Twitter founders recently broke the 140-character mold with Branch, a website that opened to the public on Monday. Branch allows people to have a group conversation in 750-character sound bites and gives people an opportunity to start a longer, more in-depth conversation about a specific topic. The best part about this new website is that it allows participants in a group conversation to avoid any obnoxious comments, since only people involved in the conversation can invite others. “I realized that in the real world, at a dinner party or over a couple of beers, there was always a healthy debate with my buddies and I wanted to replicate this type of real-life conversation online,” explained Branch co-founder Josh Miller. Branch was developed by the Obvious Corporation, an idea incubator started by Evan Williams and Biz Stone, the two co-founders of Twitter, and Jason Goldman, a former Twitter executive.

Google+ Begins Rolling Out Vanity URLs (Mashable)

On Monday, August 13, 2012 Google announced that it would soon be introducing Google+ vanity URLs. The goal of these new URLs is to allow users to further customize their profile pages. Google employee Saurabh Sharma recently shared in a blog post that vanity URLS are short, easy-to-remember web addresses that link directly to a member’s profile or page on Google+. Presently each user is identified by a uniquely assigned number string URL that looks something like this: https://plus.google.com/107341475998486822497. For the time being the vanity URLs are only being made available to celebrities like David Beckham, Hugh Jackman and Britney Spears. Is this change going to impact the way people use Google+? We will most likely have to wait and see after this feature is opened to the general public.

Social-Media Tools Can Boost Productivity (USA Today)

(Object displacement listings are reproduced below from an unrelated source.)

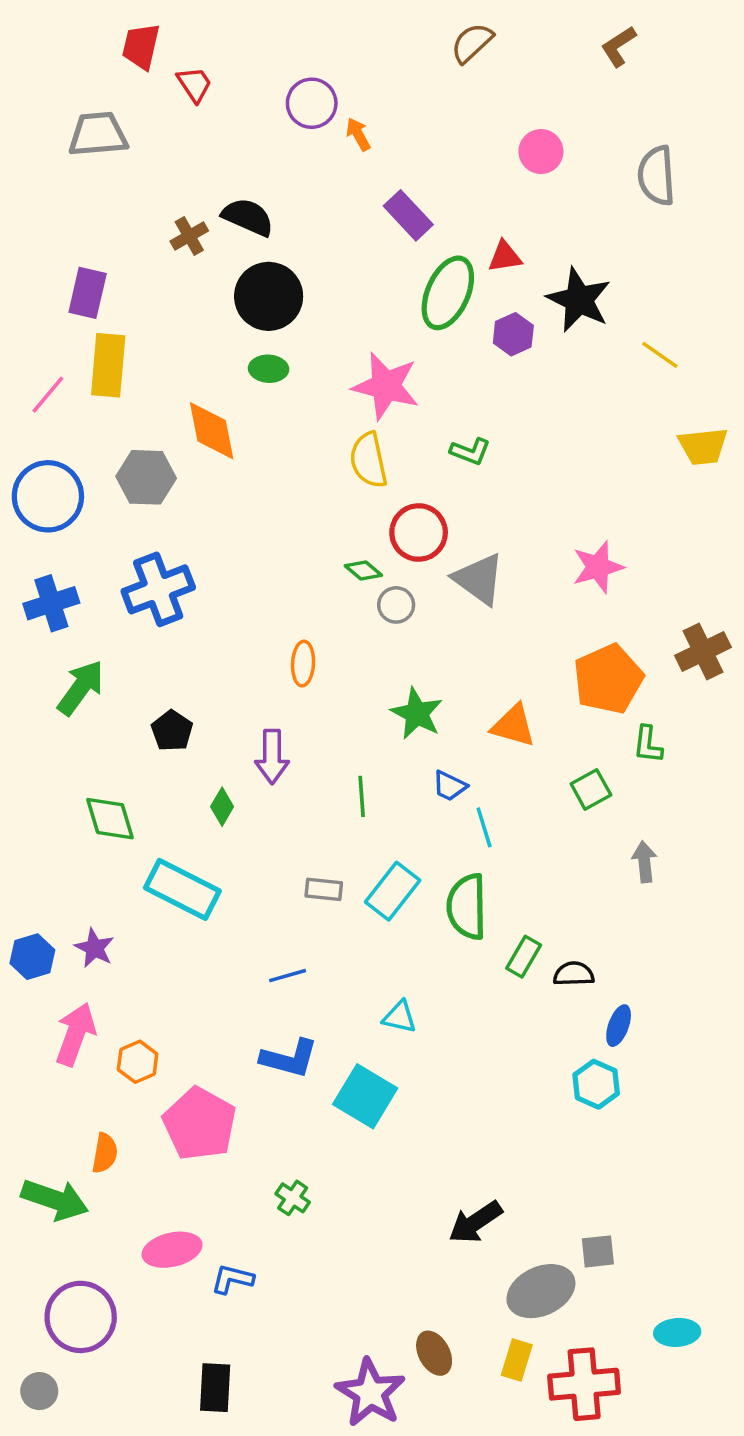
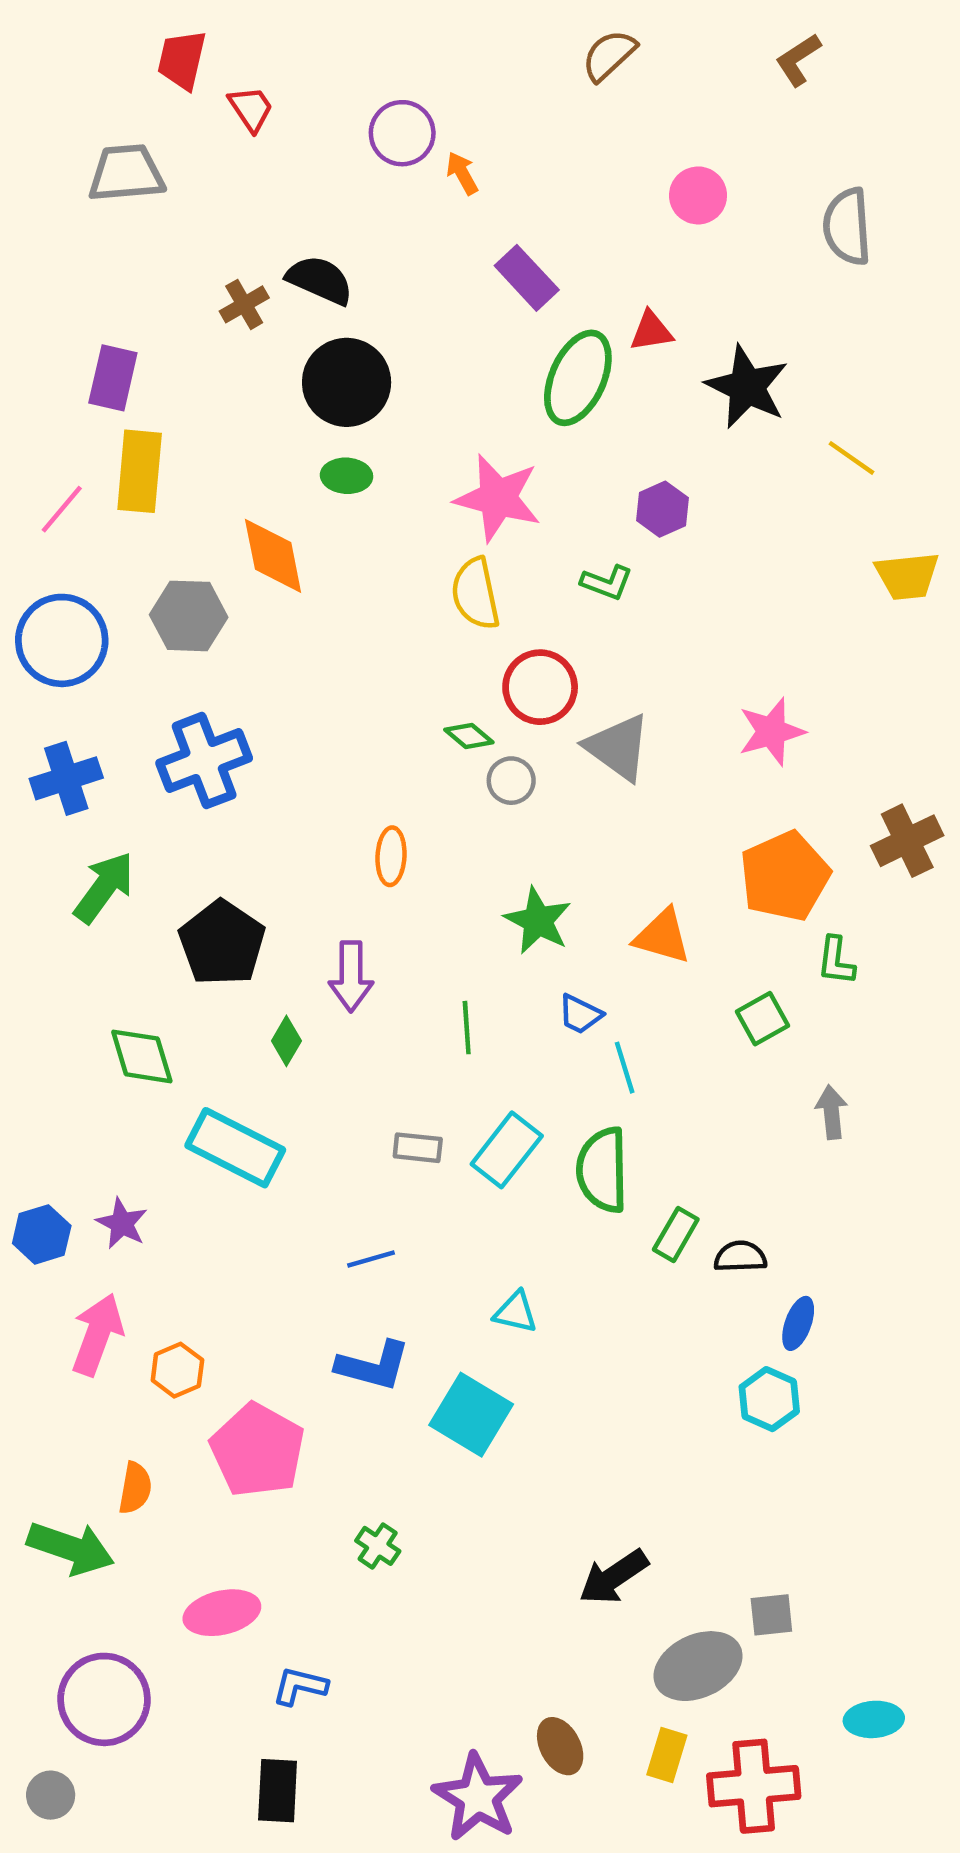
purple hexagon: (513, 334) -> (662, 509), moved
black pentagon: (172, 731) -> (222, 943), size x1.6
blue L-shape: (232, 1279) -> (300, 1686), moved

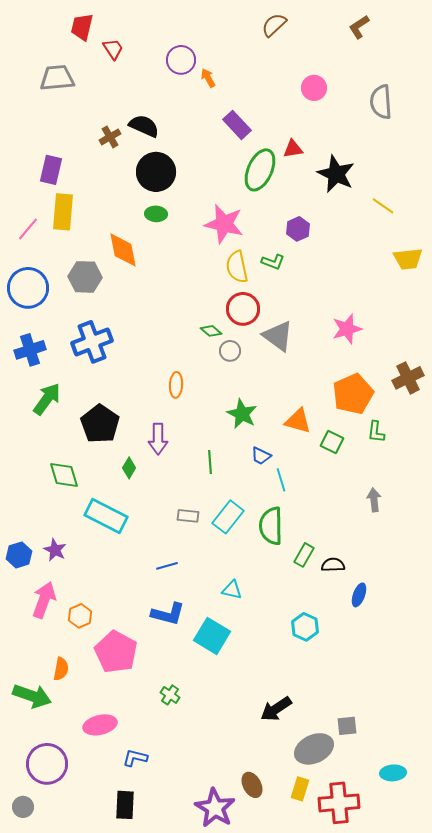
yellow semicircle: (476, 594) -> (237, 267), moved
green square: (763, 1019) -> (332, 442), moved, turned -35
cyan hexagon: (769, 1399) -> (305, 627), moved

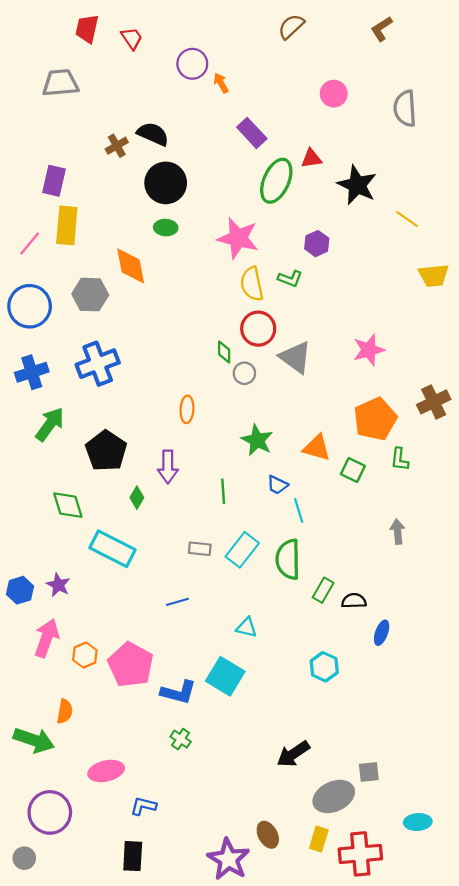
red trapezoid: (113, 49) -> (132, 38), moved
green diamond: (211, 331) -> (224, 352), turned 50
blue L-shape: (168, 614) -> (178, 692), moved
pink pentagon: (116, 652) -> (131, 665), moved

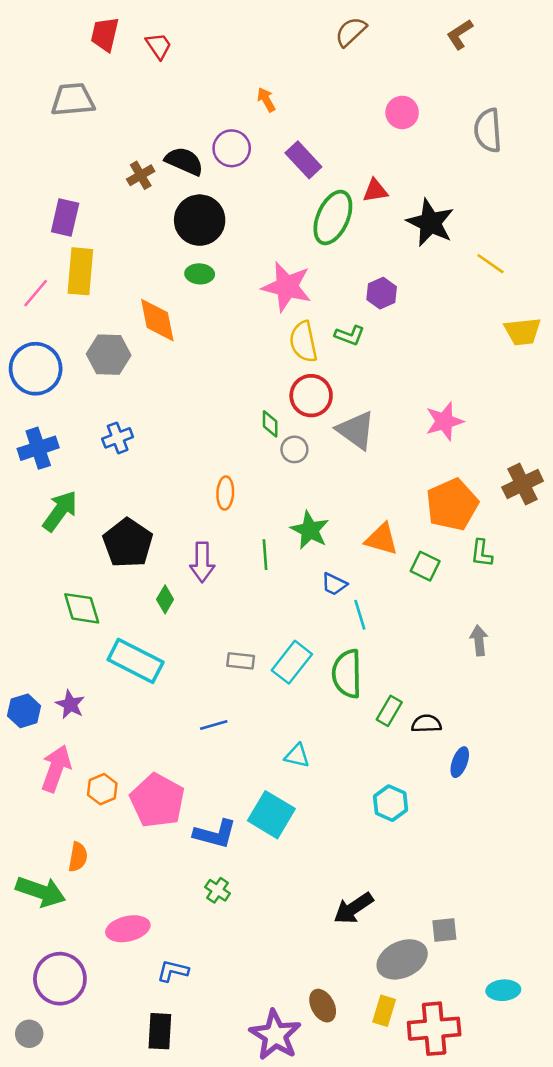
purple circle: (192, 64) -> (232, 148), moved
blue cross: (98, 364) -> (118, 438), size x0.6
green line: (223, 491) -> (265, 555), moved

USA Today started a series where each Monday they highlight new ways that companies are gaining an innovative edge in a tough economy. This week USA Today looked at how one physician’s practice (which operates as small business) uses a social media tool, Doximity, to nurture a close knit circle of about a dozen referring doctors and specialists with whom he confers and shares records on a daily basis, mostly on his iPhone. Doximity is a professional networking tool exclusively for physicians and health care professionals. Dr. Howard Luks, chief of sport medicine and knee replacements at Westchester Medical Center, has witnessed his office progress from relying on fax machines and clerical staff to tapping into online posting and sharing of technologies as part of the office’s daily routine. Dr. Luks’ practice is just one example in this article of small businesses tapping into technology to further the development of their office operations.

Nicole Castro is the public relations associate at the Public Relations Society of America.